20 Mar 2015, 13:50

Don't fake it in software job interviews

A friend of mine interviewed for his first development job today. He’s been taking some classes on the side for the past few months in the hopes of making a career change to working in software. When I found out he got an interview, I had some advice I wanted to give him, but I wasn’t sure if I should just keep my mouth shut. Everyone’s different, including people who interview software job candidates, and not all of them will necessarily agree with me. But I gave it to him anyway:

  1. If you don’t know the answer to a technical question (or maybe don’t even understand the question at all), don’t be afraid to ask for clarification. “Can you explain more what you mean by that” is better, in my opinion, than pretending to know what they mean.
  2. If, after clarification, you still don’t know the answer, simply say so (and make a note of the topic so you can look it up later).
  3. Finally, after having admitted you’re not familiar with what they’re asking, make an attempt to reason about the topic and perhaps make an educated guess.

Nothing profound, I know, but I think it’s sound advice. Especially if you’re a junior developer, it’s unlikely that you’ll fool anyone by BS-ing. It won’t save face, it will only make your ignorance painfully obvious. However, a mere “I don’t know” without any follow up isn’t great, either, because the interviewer might be hoping to see you struggle a bit and observe your critical-thinking process. Personally, when I interview developers, I’m not a big fan of that; if I want to see how they think, I’ll let them know: “It’s fine if you don’t know the answer, but I’d like you to use what you do know to make an educated guess.” But not all interviewers agree with me, so that’s why I included number 3.

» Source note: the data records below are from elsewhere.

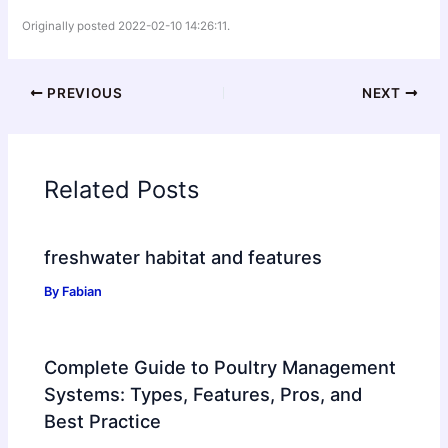
Originally posted 2022-02-10 14:26:11.
PREVIOUS
NEXT
Related Posts
freshwater habitat and features
By
Fabian
Complete Guide to Poultry Management
Systems: Types, Features, Pros, and
Best Practice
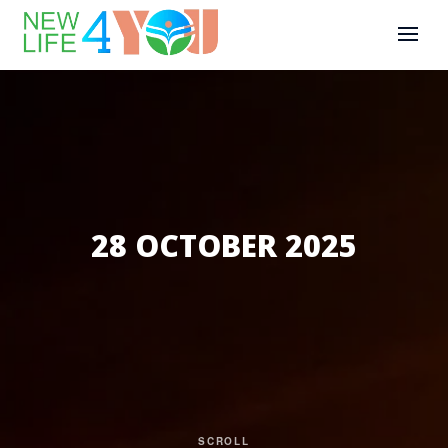
28 OCTOBER 2025
SCROLL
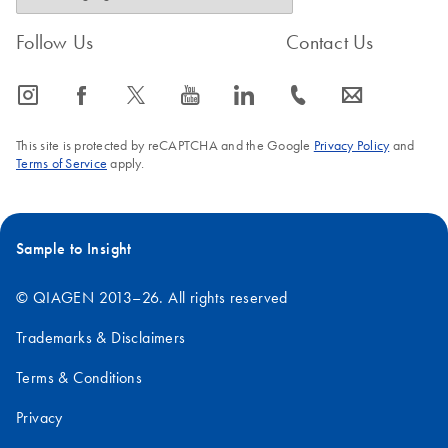
Follow Us
Contact Us
icon_0065_instagram-s
icon_0064_facebook-s
icon_0340_cc_gen_x-s
icon_0077_youtube-s
icon_0066_linkedin-s
icon_0072_phone-s
icon_0063_envelope-s
This site is protected by reCAPTCHA and the Google
Privacy Policy
and
Terms of Service
apply.
Sample to Insight
© QIAGEN 2013–26. All rights reserved
Trademarks & Disclaimers
Terms & Conditions
Privacy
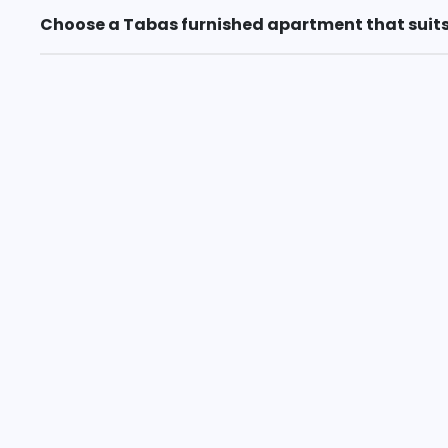
Choose a Tabas furnished apartment that suits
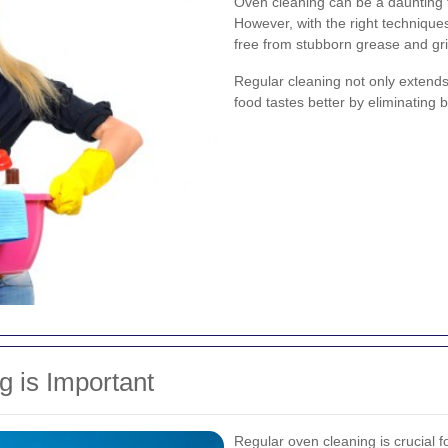
Oven cleaning can be a daunting 
However, with the right technique
free from stubborn grease and gr
Regular cleaning not only extends 
food tastes better by eliminating b
 is Important
Regular oven cleaning is crucial fo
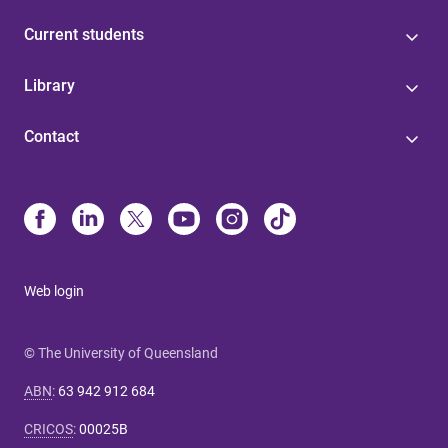
Current students
Library
Contact
Web login
© The University of Queensland
ABN
:
63 942 912 684
CRICOS
:
00025B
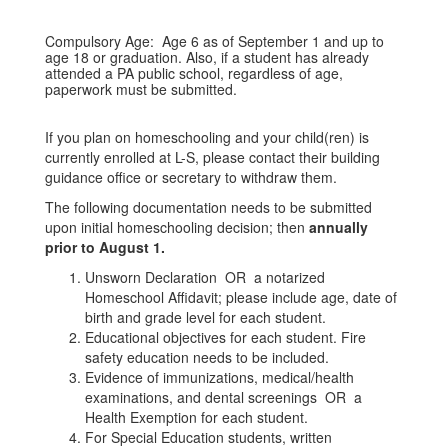
Compulsory Age: Age 6 as of September 1 and up to
age 18 or graduation. Also, if a student has already
attended a PA public school, regardless of age,
paperwork must be submitted.
If you plan on homeschooling and your child(ren) is
currently enrolled at L-S, please contact their building
guidance office or secretary to withdraw them.
The following documentation needs to be submitted
upon initial homeschooling decision; then
annually
prior to August 1.
Unsworn Declaration OR a notarized
Homeschool Affidavit; please include age, date of
birth and grade level for each student.
Educational objectives for each student. Fire
safety education needs to be included.
Evidence of immunizations, medical/health
examinations, and dental screenings OR a
Health Exemption for each student.
For Special Education students, written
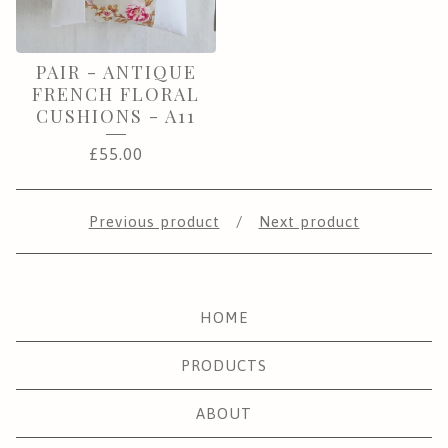
PAIR - ANTIQUE
FRENCH FLORAL
CUSHIONS - A11
£
55.00
Previous product
Next product
HOME
PRODUCTS
ABOUT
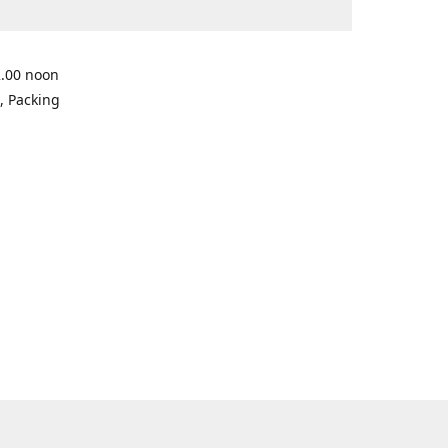
2.00 noon
, Packing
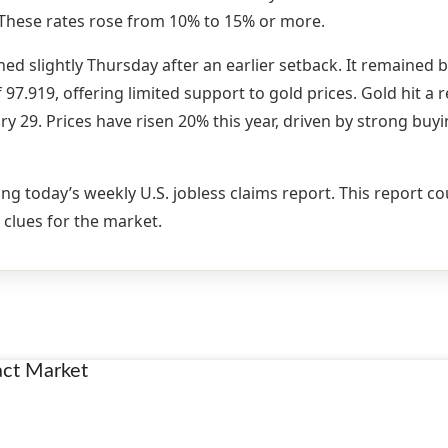
 These rates rose from 10% to 15% or more.
ned slightly Thursday after an earlier setback. It remained 
97.919, offering limited support to gold prices. Gold hit a 
ry 29. Prices have risen 20% this year, driven by strong buy
ng today’s weekly U.S. jobless claims report. This report c
 clues for the market.
act Market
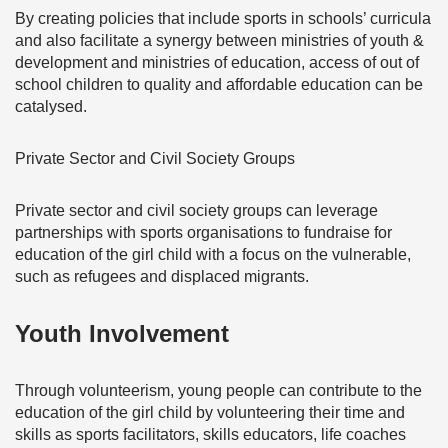
By creating policies that include sports in schools’ curricula
and also facilitate a synergy between ministries of youth &
development and ministries of education, access of out of
school children to quality and affordable education can be
catalysed.
Private Sector and Civil Society Groups
Private sector and civil society groups can leverage
partnerships with sports organisations to fundraise for
education of the girl child with a focus on the vulnerable,
such as refugees and displaced migrants.
Youth Involvement
Through volunteerism, young people can contribute to the
education of the girl child by volunteering their time and
skills as sports facilitators, skills educators, life coaches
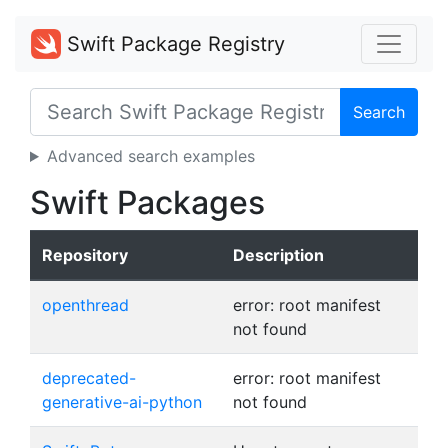
Swift Package Registry
Search
Advanced search examples
Swift Packages
Repository
Description
openthread
error: root manifest
not found
deprecated-
error: root manifest
generative-ai-python
not found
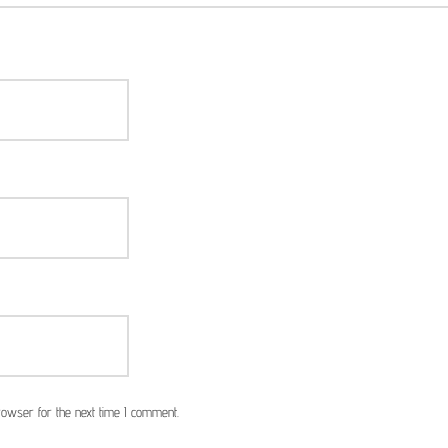
owser for the next time I comment.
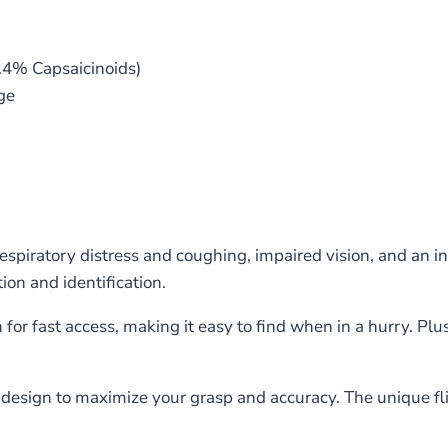
.4% Capsaicinoids)
ge
spiratory distress and coughing, impaired vision, and an in
ion and identification.
 for fast access, making it easy to find when in a hurry. Pl
design to maximize your grasp and accuracy. The unique fli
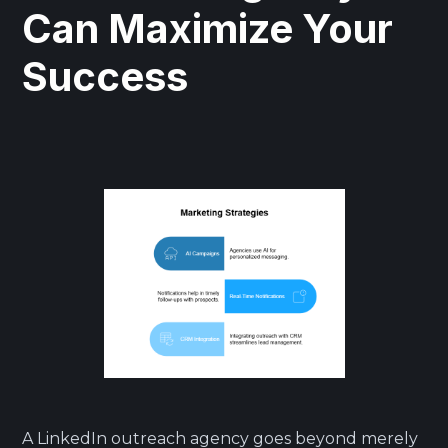
Can Maximize Your
Success
A LinkedIn outreach agency goes beyond merely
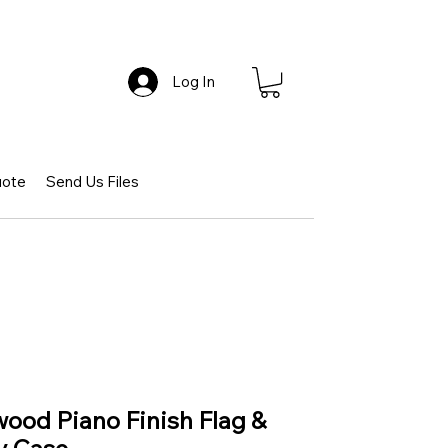
Log In
uote
Send Us Files
wood Piano Finish Flag &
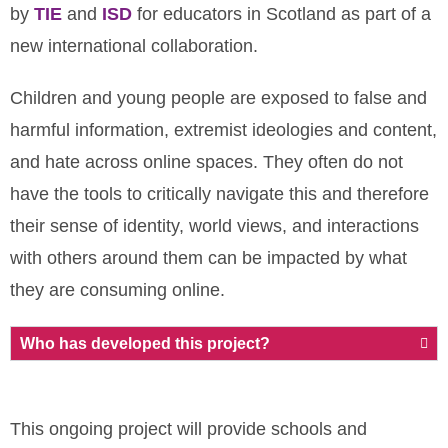
by
TIE
and
ISD
for educators in Scotland as part of a
new international collaboration.
Children and young people are exposed to false and
harmful information, extremist ideologies and content,
and hate across online spaces.
They often do not
have the tools to critically navigate this and therefore
their sense of identity, world views, and interactions
with others around them can be impacted by what
they are consuming online.
Who has developed this project?
This ongoing project will provide schools and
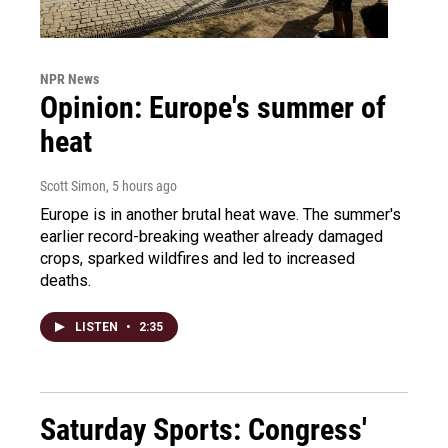
NPR News
Opinion: Europe's summer of
heat
Scott Simon
, 5 hours ago
Europe is in another brutal heat wave. The summer's
earlier record-breaking weather already damaged
crops, sparked wildfires and led to increased
deaths.
LISTEN
•
2:35
Saturday Sports: Congress'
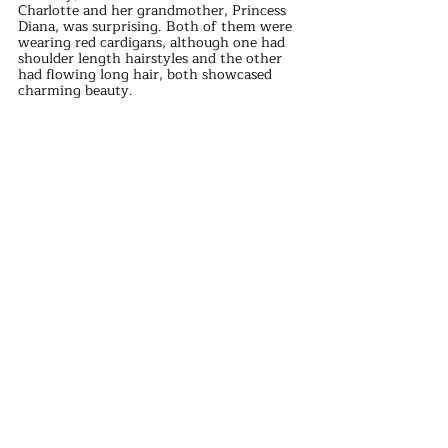
Charlotte and her grandmother, Princess 
Diana, was surprising. Both of them were 
wearing red cardigans, although one had 
shoulder length hairstyles and the other 
had flowing long hair, both showcased 
charming beauty.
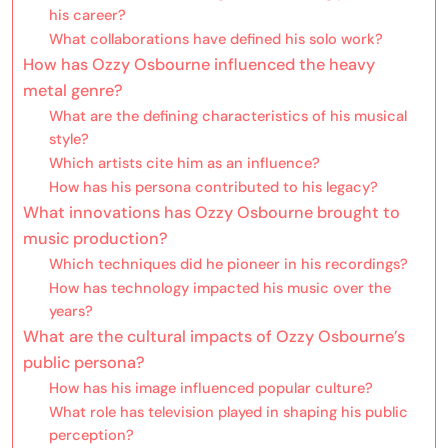
his career?
What collaborations have defined his solo work?
How has Ozzy Osbourne influenced the heavy
metal genre?
What are the defining characteristics of his musical
style?
Which artists cite him as an influence?
How has his persona contributed to his legacy?
What innovations has Ozzy Osbourne brought to
music production?
Which techniques did he pioneer in his recordings?
How has technology impacted his music over the
years?
What are the cultural impacts of Ozzy Osbourne’s
public persona?
How has his image influenced popular culture?
What role has television played in shaping his public
perception?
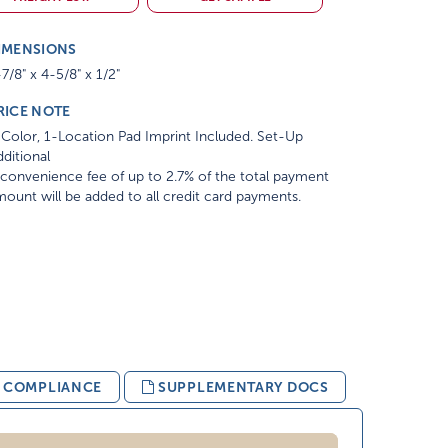
IMENSIONS
7/8" x 4-5/8" x 1/2"
RICE NOTE
Color, 1-Location Pad Imprint Included. Set-Up
ditional
convenience fee of up to 2.7% of the total payment
ount will be added to all credit card payments.
& COMPLIANCE
SUPPLEMENTARY DOCS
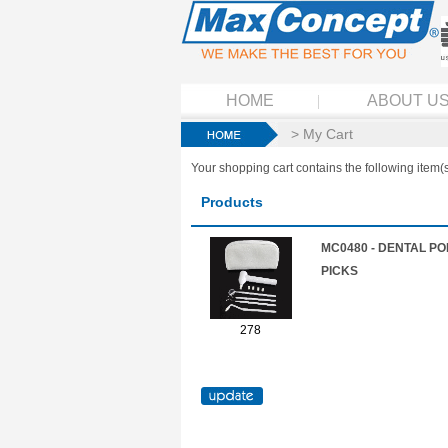
HOME
ABOUT U
> My Cart
Your shopping cart contains the following item(s
Products
MC0480 - DENTAL PO
PICKS
278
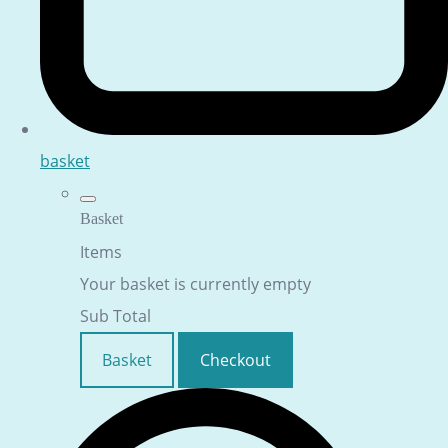
basket
Basket
Items
Your basket is currently empty
Sub Total
Basket
Checkout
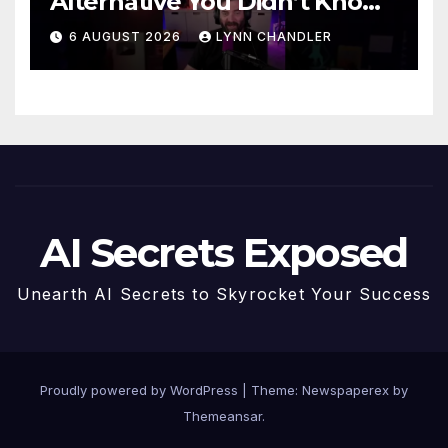
Alternative You Didn’t Know
You Needed
6 AUGUST 2026
LYNN CHANDLER
AI Secrets Exposed
Unearth AI Secrets to Skyrocket Your Success
Proudly powered by WordPress
|
Theme: Newspaperex by
Themeansar
.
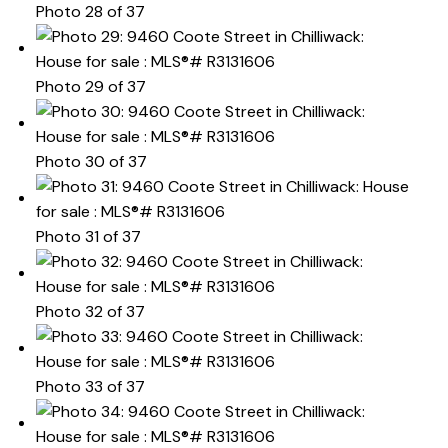
Photo 28 of 37
Photo 29 of 37
Photo 30 of 37
Photo 31 of 37
Photo 32 of 37
Photo 33 of 37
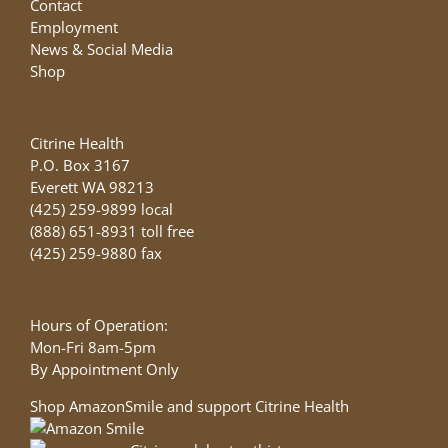
Contact
Employment
News & Social Media
Shop
Citrine Health
P.O. Box 3167
Everett WA 98213
(425) 259-9899 local
(888) 651-8931 toll free
(425) 259-9880 fax
Hours of Operation:
Mon-Fri 8am-5pm
By Appointment Only
Shop AmazonSmile and support Citrine Health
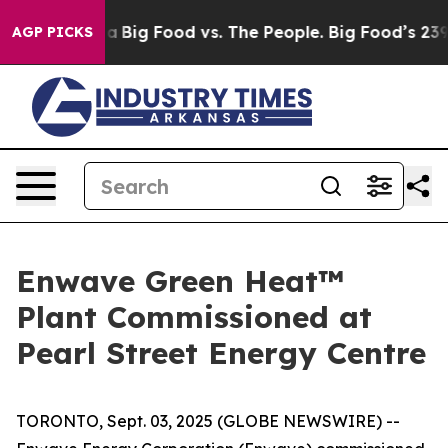
 Media
Big Food vs. The People. Big Food’s 239 Lawsuits
AGP PICKS
Enwave Green Heat™
Plant Commissioned at
Pearl Street Energy Centre
TORONTO, Sept. 03, 2025 (GLOBE NEWSWIRE) --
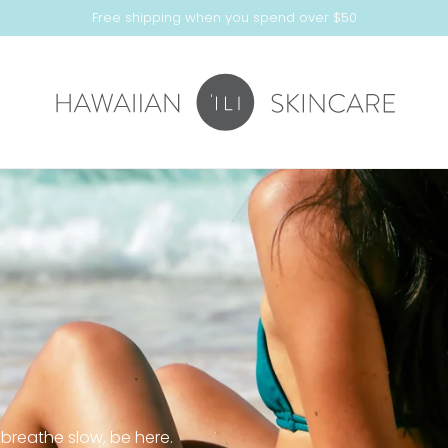
Free shipping when you spend over $50
 breathe slow, be here.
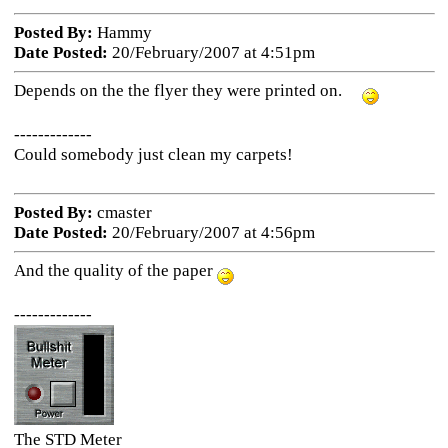
Posted By:
Hammy
Date Posted:
20/February/2007 at 4:51pm
Depends on the the flyer they were printed on.
-------------
Could somebody just clean my carpets!
Posted By:
cmaster
Date Posted:
20/February/2007 at 4:56pm
And the quality of the paper
-------------
The STD Meter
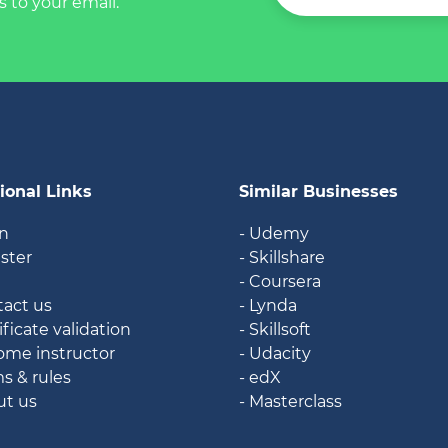
s to your email.
ional Links
Similar Businesses
in
- Udemy
ister
- Skillshare
g
- Coursera
tact us
- Lynda
ificate validation
- Skillsoft
ome instructor
- Udacity
ms & rules
- edX
ut us
- Masterclass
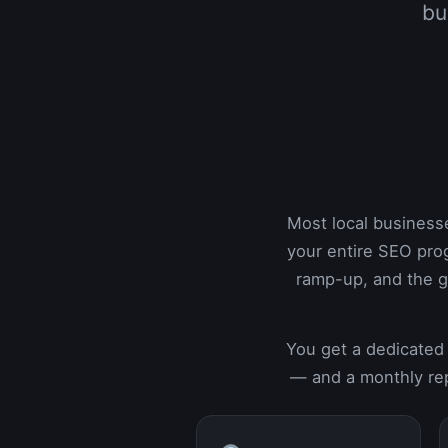
bu
Most local business
your entire SEO pro
ramp-up, and the g
You get a dedicated 
— and a monthly rep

To be clear, it’s still important to project confidence in interviews. If the interviewer says, “We’re looking for someone who’ll be able to help maintain our build configurations,” and you don’t know what that means, don’t reply, “I don’t know how to do that.” You can probe a bit to find out what’s involved, and then you should express confidence that, given some time to get up to speed, you can contribute to the team in that way. The point of this post is to admit what you don’t know when asked to comment directly on unfamiliar things of a technical nature, not to advertise a lack of confidence.